++++ Extracted data ++++

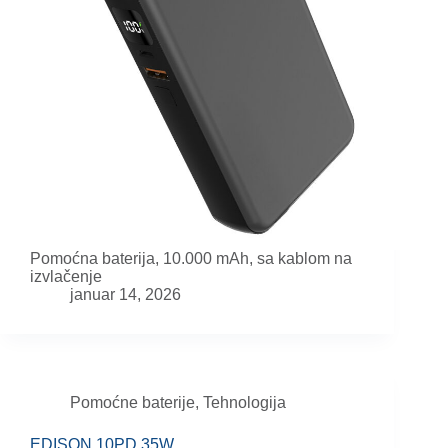
Pomoćna baterija, 10.000 mAh, sa kablom na
izvlačenje
januar 14, 2026
Pomoćne baterije
,
Tehnologija
EDISON 10PD 35W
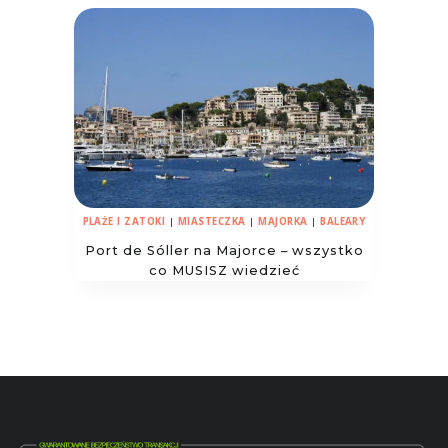
PLAŻE I ZATOKI
|
MIASTECZKA
|
MAJORKA
|
BALEARY
Port de Sóller na Majorce – wszystko
co MUSISZ wiedzieć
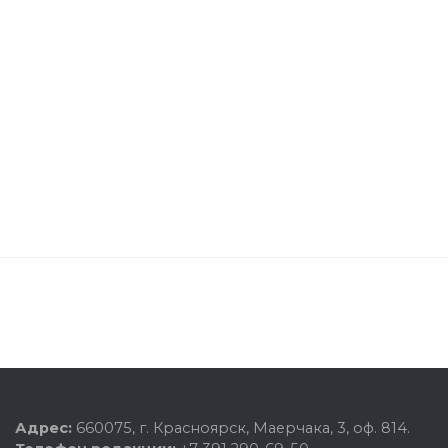
Адрес:
660075, г. Красноярск, Маерчака, 3, оф. 814.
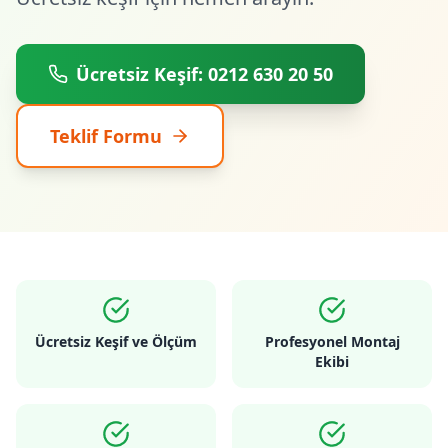
Ücretsiz Keşif: 0212 630 20 50
Teklif Formu
Ücretsiz Keşif ve Ölçüm
Profesyonel Montaj
Ekibi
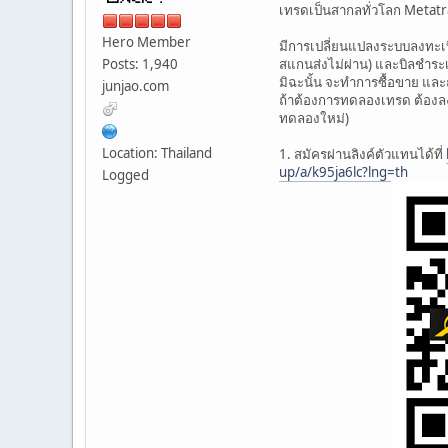
เทรดเป็นสากลทั่วโลก Metatra
Hero Member
มีการเปลี่ยนแปลงระบบลงทะเบีย
Posts: 1,940
สแกนส่งไม่ผ่าน) และบิลชำระเง
มิฉะนั้น จะทำการซื้อขาย และ
junjao.com
ถ้าต้องการทดลองเทรด ต้องลงท
ทดลองใหม่)
Location: Thailand
1. สมัครผ่านลิงค์ตัวแทนได้ที่
up/a/k95ja6lc?lng=th
Logged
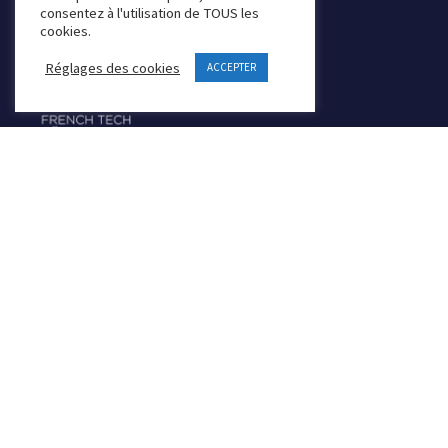
consentez à l'utilisation de TOUS les
cookies.
Réglages des cookies
ACCEPTER
Founder & Board Member
NOS SOLUTIONS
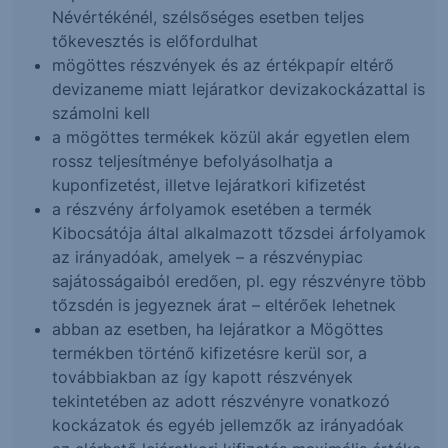
Névértékénél, szélsőséges esetben teljes
tőkevesztés is előfordulhat
mögöttes részvények és az értékpapír eltérő
devizaneme miatt lejáratkor devizakockázattal is
számolni kell
a mögöttes termékek közül akár egyetlen elem
rossz teljesítménye befolyásolhatja a
kuponfizetést, illetve lejáratkori kifizetést
a részvény árfolyamok esetében a termék
Kibocsátója által alkalmazott tőzsdei árfolyamok
az irányadóak, amelyek – a részvénypiac
sajátosságaiból eredően, pl. egy részvényre több
tőzsdén is jegyeznek árat – eltérőek lehetnek
abban az esetben, ha lejáratkor a Mögöttes
termékben történő kifizetésre kerül sor, a
továbbiakban az így kapott részvények
tekintetében az adott részvényre vonatkozó
kockázatok és egyéb jellemzők az irányadóak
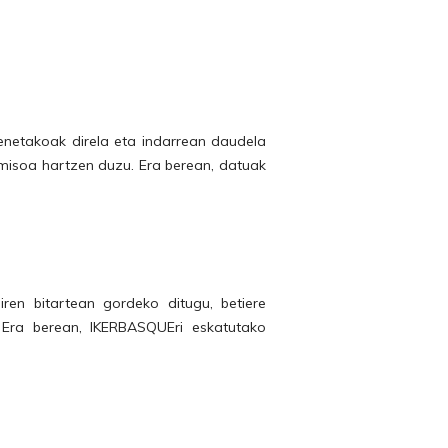
enetakoak direla eta indarrean daudela
misoa hartzen duzu. Era berean, datuak
en bitartean gordeko ditugu, betiere
Era berean, IKERBASQUEri eskatutako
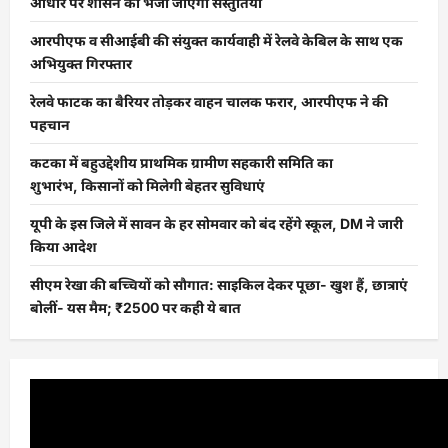
आधार पर शासन को भेजी जाएंगी संस्तुतियां
आरपीएफ व सीआईबी की संयुक्त कार्यवाही में रेलवे केबिल के साथ एक
अभियुक्त गिरफ्तार
रेलवे फाटक का बैरियर तोड़कर वाहन चालक फरार, आरपीएफ ने की
पहचान
कटका में बहुउद्देशीय प्राथमिक ग्रामीण सहकारी समिति का
शुभारंभ, किसानों को मिलेगी बेहतर सुविधाएं
यूपी के इस जिले में सावन के हर सोमवार को बंद रहेंगे स्कूल, DM ने जारी
किया आदेश
सीएम रेखा की बच्चियों को सौगात: साइकिल देकर पूछा- खुश हैं, छात्राएं
बोलीं- यस मैम; ₹2500 पर कही ये बात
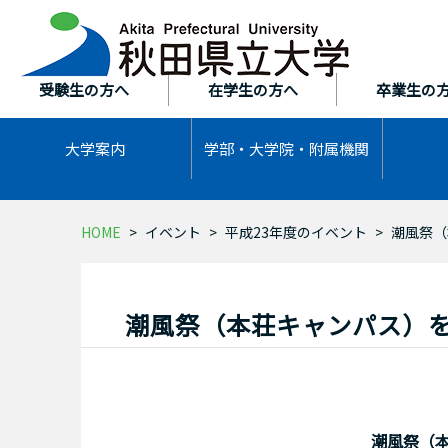
本
文
へ
ス
受験生の方へ
在学生の方へ
卒業生の
キ
ッ
大学案内
学部・大学院・
附属機関
プ
HOME
イベント
平成23年度のイベント
潮風祭（
潮風祭（本荘キャンパス）
潮風祭（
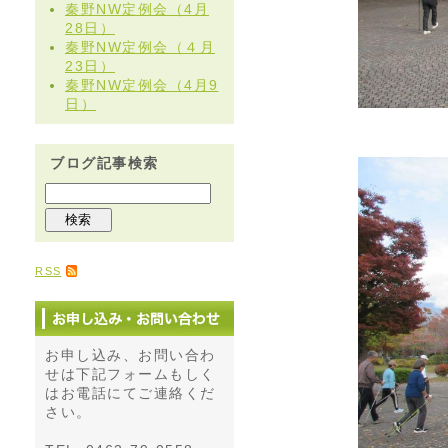
秦野NW定例会（4月
28日）
秦野NW定例会（４月
23日）
秦野NW定例会（4月9
日）
ブログ記事検索
RSS
お申し込み、お問い合わ
せは下記フォームもしく
はお電話にてご連絡くだ
さい。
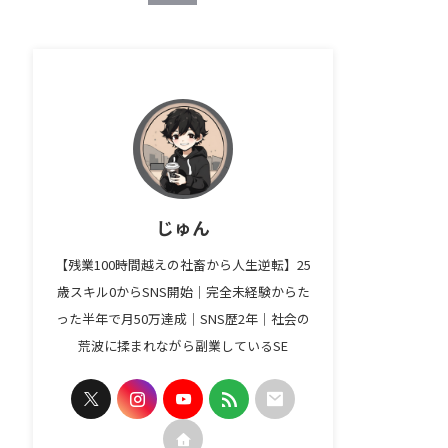
じゅん
【残業100時間越えの社畜から人生逆転】25
歳スキル0からSNS開始｜完全未経験からた
った半年で月50万達成｜SNS歴2年｜社会の
荒波に揉まれながら副業しているSE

++++

• Exercise instructions: Wherever an image appears, omit it; copy the rest of the records exactly.

• Answer to the exercise:
Pomoćna baterija, 10.000 mAh, sa kablom na
izvlačenje
januar 14, 2026
Pomoćne baterije
,
Tehnologija
EDISON 10PD 35W
PLAŻE I ZATOKI
|
MIASTECZKA
|
MAJORKA
|
BALEARY
Port de Sóller na Majorce – wszystko
co MUSISZ wiedzieć
Адрес:
660075, г. Красноярск, Маерчака, 3, оф. 814.
Ücretsiz Keşif: 0212 630 20 50
Teklif Formu
Ücretsiz Keşif ve Ölçüm
Profesyonel Montaj
Ekibi
เทรดเป็นสากลทั่วโลก Metatra
Hero Member
มีการเปลี่ยนแปลงระบบลงทะเบีย
Posts: 1,940
สแกนส่งไม่ผ่าน) และบิลชำระเง
มิฉะนั้น จะทำการซื้อขาย และ
junjao.com
ถ้าต้องการทดลองเทรด ต้องลงท
ทดลองใหม่)
Location: Thailand
1. สมัครผ่านลิงค์ตัวแทนได้ที่
up/a/k95ja6lc?lng=th
Logged
consentez à l'utilisation de TOUS les
cookies.
Réglages des cookies
ACCEPTER
Founder & Board Member
NOS SOLUTIONS
Névértékénél, szélsőséges esetben teljes
tőkevesztés is előfordulhat
mögöttes részvények és az értékpapír eltérő
devizaneme miatt lejáratkor devizakockázattal is
számolni kell
a mögöttes termékek közül akár egyetlen elem
rossz teljesítménye befolyásolhatja a
kuponfizetést, illetve lejáratkori kifizetést
a részvény árfolyamok esetében a termék
Kibocsátója által alkalmazott tőzsdei árfolyamok
az irányadóak, amelyek – a részvénypiac
sajátosságaiból eredően, pl. egy részvényre több
tőzsdén is jegyeznek árat – eltérőek lehetnek
abban az esetben, ha lejáratkor a Mögöttes
termékben történő kifizetésre kerül sor, a
továbbiakban az így kapott részvények
tekintetében az adott részvényre vonatkozó
kockázatok és egyéb jellemzők az irányadóak
enetakoak direla eta indarrean daudela
misoa hartzen duzu. Era berean, datuak
en bitartean gordeko ditugu, betiere
Era berean, IKERBASQUEri eskatutako
आधार पर शासन को भेजी जाएंगी संस्तुतियां
आरपीएफ व सीआईबी की संयुक्त कार्यवाही में रेलवे केबिल के साथ एक
अभियुक्त गिरफ्तार
रेलवे फाटक का बैरियर तोड़कर वाहन चालक फरार, आरपीएफ ने की
पहचान
कटका में बहुउद्देशीय प्राथमिक ग्रामीण सहकारी समिति का
शुभारंभ, किसानों को मिलेगी बेहतर सुविधाएं
यूपी के इस जिले में सावन के हर सोमवार को बंद रहेंगे स्कूल, DM ने जारी
किया आदेश
सीएम रेखा की बच्चियों को सौगात: साइकिल देकर पूछा- खुश हैं, छात्राएं
बोलीं- यस मैम; ₹2500 पर कही ये बात
本
文
へ
ス
受験生の方へ
在学生の方へ
卒業生の
キ
ッ
大学案内
学部・大学院・
附属機関
プ
HOME
イベント
平成23年度のイベント
潮風祭（
潮風祭（本荘キャンパス）
潮風祭（
秦野NW定例会（4月
28日）
秦野NW定例会（４月
23日）
秦野NW定例会（4月9
日）
ブログ記事検索
RSS
お申し込み、お問い合わ
せは下記フォームもしく
はお電話にてご連絡くだ
さい。
じゅん
【残業100時間越えの社畜から人生逆転】25
歳スキル0からSNS開始｜完全未経験からた
った半年で月50万達成｜SNS歴2年｜社会の
荒波に揉まれながら副業しているSE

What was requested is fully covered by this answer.